Cross-System Collaboration | Working with Schools

New approaches to collaboration among early care and education systems are receiving attention from stakeholders at the Federal, State, and community levels. For example, the U.S. Department of Health and Human Services (HHS) and the Department of Education (ED) have been exploring collaboration issues by convening internal and public meetings across early childhood agencies and program administrators.

Learn More | A Fresh Lookat WorkingTogether: Increasing Access to Quality Early Learning – State Examples
A resource from the United States Department of Heath and Human Services

Most States and Territories now have Governor-appointed State Early Childhood Advisory Councils (ECACs) that are engaged in implementing multi-year plans to promote coordination and collaboration of early care and education policy and services for children from birth to the age of school entry. At the same time, tight State budgets mean a focus on promoting efficiency. Local leaders are seeking innovative and sustainable solutions to meet the diverse needs of the children and families in their communities.

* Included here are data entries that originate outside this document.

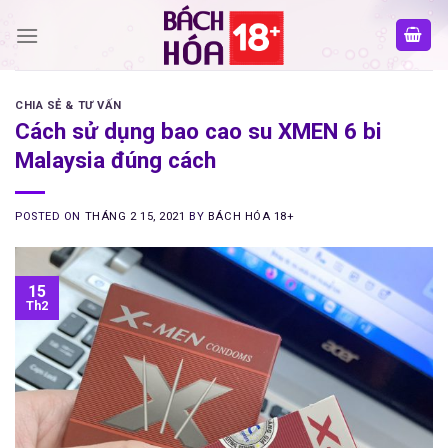
Skip
to
content
CHIA SẺ & TƯ VẤN
Cách sử dụng bao cao su XMEN 6 bi
Malaysia đúng cách
POSTED ON
THÁNG 2 15, 2021
BY
BÁCH HÓA 18+
15
Th2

In April 2011, the Administration for Children and Families (ACF) in HHS, in collaboration with ED, convened a day-long meeting of State and local leaders entitled “Working Together: Increasing Access to Quality Early Learning Opportunities” to identify new strategies to overcome collaboration challenges. Head Start State Collaboration directors, Child Care and Development Fund (CCDF) administrators, and early childhood specialists in State education agencies attended.

The agenda focused on two topics: leveraging multiple funding streams and joining forces to increase quality of services to children and families, especially for those with low incomes. Participants heard from Federal staff from HHS and ED, listened to presenters engaged in State- and community-level collaborations, and participated in facilitated discussion groups. Speakers from the District of Columbia, Minnesota, New York City, and West Virginia provided details on their efforts and experiences.